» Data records
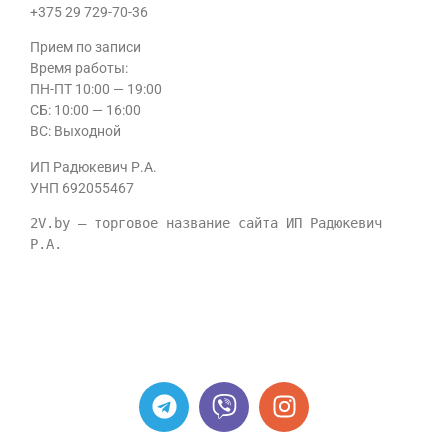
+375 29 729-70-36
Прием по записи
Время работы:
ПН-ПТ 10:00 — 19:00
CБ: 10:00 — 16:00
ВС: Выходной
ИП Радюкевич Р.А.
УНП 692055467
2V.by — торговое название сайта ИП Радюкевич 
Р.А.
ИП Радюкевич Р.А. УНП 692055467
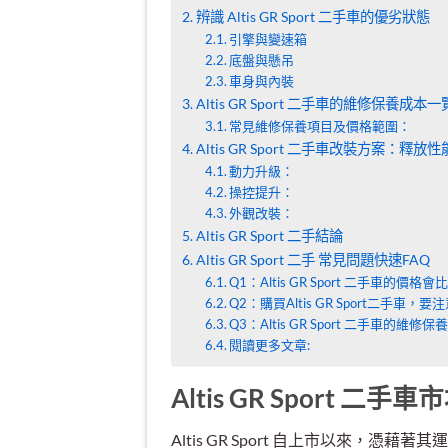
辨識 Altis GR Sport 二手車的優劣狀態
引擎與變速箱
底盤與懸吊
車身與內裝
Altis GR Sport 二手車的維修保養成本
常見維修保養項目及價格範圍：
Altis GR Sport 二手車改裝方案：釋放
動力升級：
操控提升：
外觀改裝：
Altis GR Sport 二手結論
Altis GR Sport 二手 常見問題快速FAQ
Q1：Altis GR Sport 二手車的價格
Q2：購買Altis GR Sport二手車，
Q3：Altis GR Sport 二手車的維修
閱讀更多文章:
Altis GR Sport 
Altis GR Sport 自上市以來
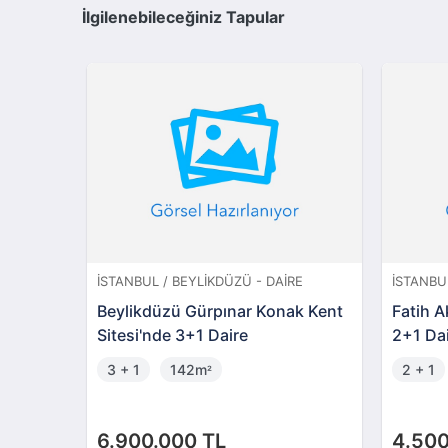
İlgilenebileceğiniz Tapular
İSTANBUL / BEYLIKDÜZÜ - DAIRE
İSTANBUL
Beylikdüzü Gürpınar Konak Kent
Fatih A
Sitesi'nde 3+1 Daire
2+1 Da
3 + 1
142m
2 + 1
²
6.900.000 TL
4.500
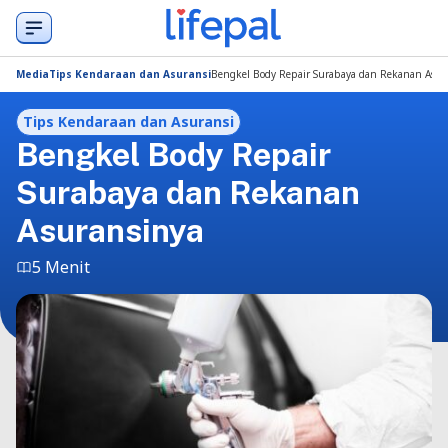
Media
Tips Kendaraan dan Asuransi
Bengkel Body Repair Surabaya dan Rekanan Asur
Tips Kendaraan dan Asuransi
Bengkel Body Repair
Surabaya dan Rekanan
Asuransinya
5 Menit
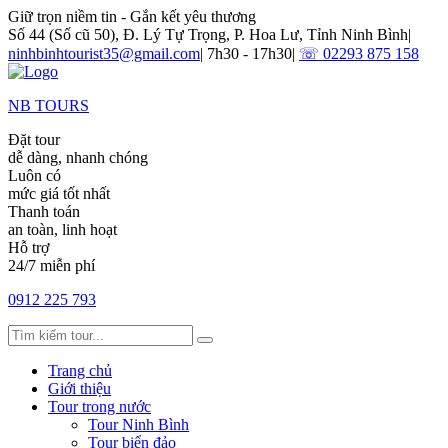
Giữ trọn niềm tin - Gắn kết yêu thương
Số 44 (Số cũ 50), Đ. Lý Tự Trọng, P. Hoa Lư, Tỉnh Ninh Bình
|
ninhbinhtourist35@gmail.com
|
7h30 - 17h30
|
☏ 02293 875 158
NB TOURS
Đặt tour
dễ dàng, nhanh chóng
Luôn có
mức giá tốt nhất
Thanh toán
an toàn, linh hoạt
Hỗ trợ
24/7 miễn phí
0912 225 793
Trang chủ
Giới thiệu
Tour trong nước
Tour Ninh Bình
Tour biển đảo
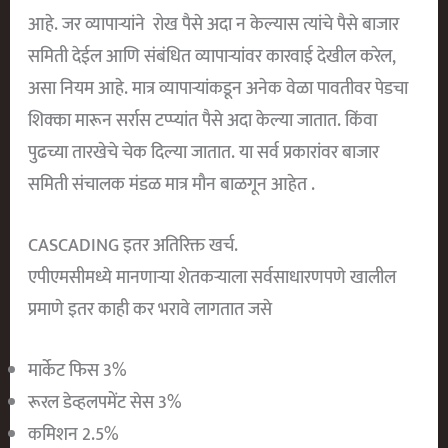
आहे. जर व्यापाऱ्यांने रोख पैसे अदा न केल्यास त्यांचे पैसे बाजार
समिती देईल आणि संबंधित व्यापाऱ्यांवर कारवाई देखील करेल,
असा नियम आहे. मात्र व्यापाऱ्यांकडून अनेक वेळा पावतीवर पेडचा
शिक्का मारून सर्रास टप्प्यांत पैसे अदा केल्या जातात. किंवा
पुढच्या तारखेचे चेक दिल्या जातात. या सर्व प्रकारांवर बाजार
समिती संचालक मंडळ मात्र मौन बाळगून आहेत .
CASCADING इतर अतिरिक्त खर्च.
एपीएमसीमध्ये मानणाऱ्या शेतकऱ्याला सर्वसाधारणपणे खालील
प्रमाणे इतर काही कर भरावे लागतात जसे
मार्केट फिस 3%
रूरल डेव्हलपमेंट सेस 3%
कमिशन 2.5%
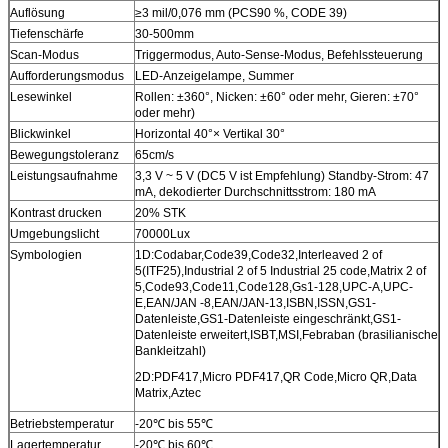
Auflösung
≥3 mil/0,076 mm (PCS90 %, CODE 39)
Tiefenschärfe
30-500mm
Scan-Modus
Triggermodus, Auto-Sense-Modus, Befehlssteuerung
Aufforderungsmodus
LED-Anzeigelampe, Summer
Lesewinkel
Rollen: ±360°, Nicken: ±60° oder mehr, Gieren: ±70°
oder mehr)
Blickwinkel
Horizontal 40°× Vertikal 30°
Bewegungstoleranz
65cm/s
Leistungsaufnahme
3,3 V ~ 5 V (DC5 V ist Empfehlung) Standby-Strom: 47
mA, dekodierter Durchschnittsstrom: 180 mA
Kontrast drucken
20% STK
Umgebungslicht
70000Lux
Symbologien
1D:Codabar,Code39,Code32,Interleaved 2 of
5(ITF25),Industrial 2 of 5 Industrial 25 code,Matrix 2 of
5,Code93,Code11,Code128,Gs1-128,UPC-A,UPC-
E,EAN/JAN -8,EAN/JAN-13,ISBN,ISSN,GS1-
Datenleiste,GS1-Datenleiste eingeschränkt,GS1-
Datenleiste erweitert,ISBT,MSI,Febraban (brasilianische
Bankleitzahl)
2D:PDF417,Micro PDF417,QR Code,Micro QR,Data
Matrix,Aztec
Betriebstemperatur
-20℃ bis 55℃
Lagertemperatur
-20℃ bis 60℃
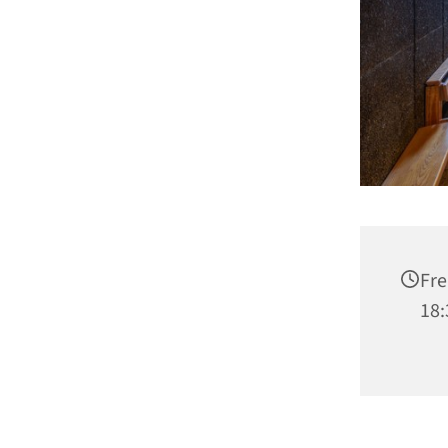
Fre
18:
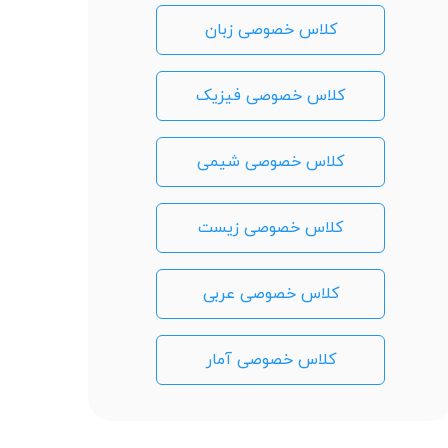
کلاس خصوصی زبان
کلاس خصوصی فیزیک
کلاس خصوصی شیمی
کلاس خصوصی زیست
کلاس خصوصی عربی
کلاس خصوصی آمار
* * *
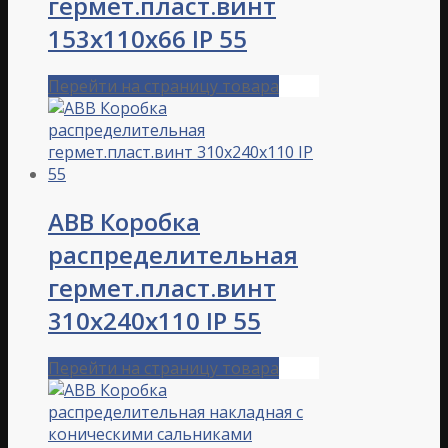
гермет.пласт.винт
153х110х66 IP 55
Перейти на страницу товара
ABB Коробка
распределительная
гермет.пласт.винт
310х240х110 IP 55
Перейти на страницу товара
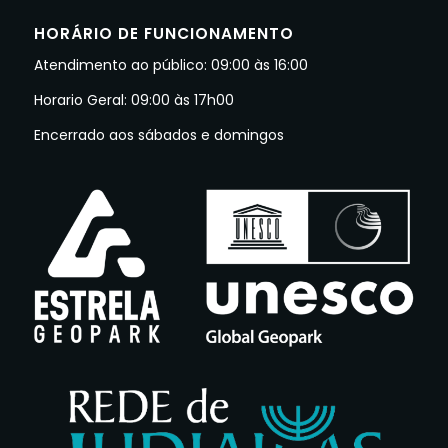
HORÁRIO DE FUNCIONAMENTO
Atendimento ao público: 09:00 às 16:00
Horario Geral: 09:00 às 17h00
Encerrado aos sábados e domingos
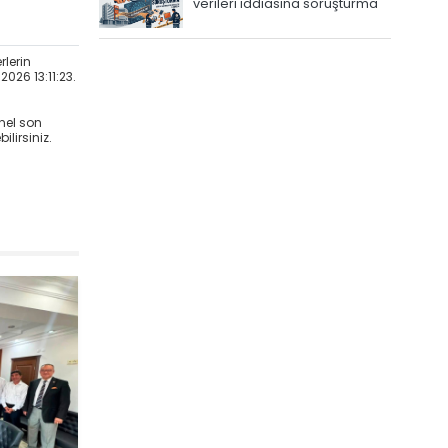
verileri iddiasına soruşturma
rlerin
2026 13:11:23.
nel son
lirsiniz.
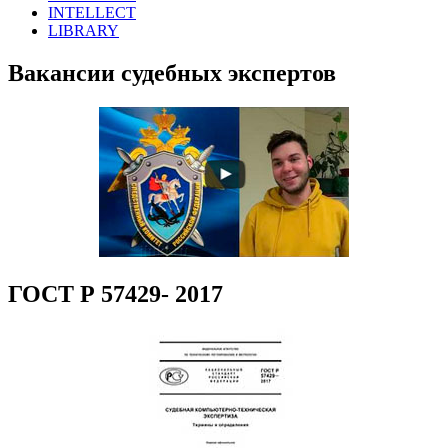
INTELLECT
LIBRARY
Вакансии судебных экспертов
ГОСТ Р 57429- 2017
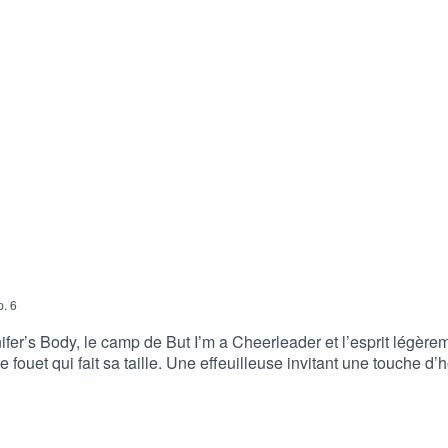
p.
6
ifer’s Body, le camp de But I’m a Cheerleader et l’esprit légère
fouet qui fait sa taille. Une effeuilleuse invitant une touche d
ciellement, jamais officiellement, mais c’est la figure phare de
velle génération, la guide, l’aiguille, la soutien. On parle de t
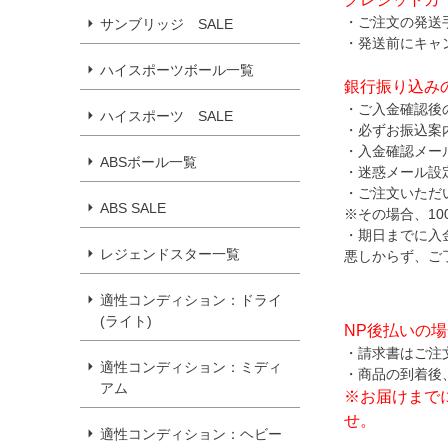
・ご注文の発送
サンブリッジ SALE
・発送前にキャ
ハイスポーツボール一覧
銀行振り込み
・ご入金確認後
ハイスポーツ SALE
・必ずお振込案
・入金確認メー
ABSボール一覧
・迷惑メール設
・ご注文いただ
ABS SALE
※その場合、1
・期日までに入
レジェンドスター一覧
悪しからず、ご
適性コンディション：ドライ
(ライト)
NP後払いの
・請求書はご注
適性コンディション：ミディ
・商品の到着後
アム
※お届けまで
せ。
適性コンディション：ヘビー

» EXERCISE DIRECTIONS
Reproduce all lines from the records above that include the word "Matrix".

» OUTPUT
5(ITF25),Industrial 2 of 5 Industrial 25 code,Matrix 2 of
Matrix,Aztec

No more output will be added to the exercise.